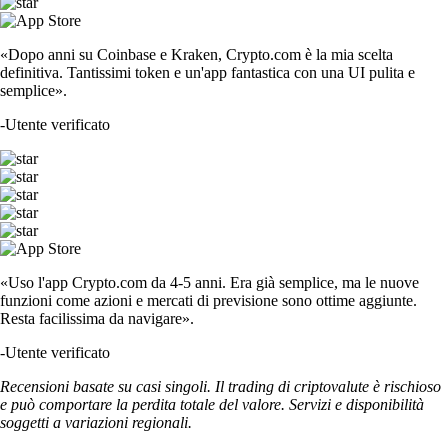
«Dopo anni su Coinbase e Kraken, Crypto.com è la mia scelta
definitiva. Tantissimi token e un'app fantastica con una UI pulita e
semplice».
-
Utente verificato
«Uso l'app Crypto.com da 4-5 anni. Era già semplice, ma le nuove
funzioni come azioni e mercati di previsione sono ottime aggiunte.
Resta facilissima da navigare».
-
Utente verificato
Recensioni basate su casi singoli. Il trading di criptovalute è rischioso
e può comportare la perdita totale del valore. Servizi e disponibilità
soggetti a variazioni regionali.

###

## PROBLEM DESCRIPTION:
Without the pictures, transcribe the listing exactly as it stands.

## RESULT:
«Dopo anni su Coinbase e Kraken, Crypto.com è la mia scelta
definitiva. Tantissimi token e un'app fantastica con una UI pulita e
semplice».
-
Utente verificato
«Uso l'app Crypto.com da 4-5 anni. Era già semplice, ma le nuove
funzioni come azioni e mercati di previsione sono ottime aggiunte.
Resta facilissima da navigare».
-
Utente verificato
Recensioni basate su casi singoli. Il trading di criptovalute è rischioso
e può comportare la perdita totale del valore. Servizi e disponibilità
soggetti a variazioni regionali.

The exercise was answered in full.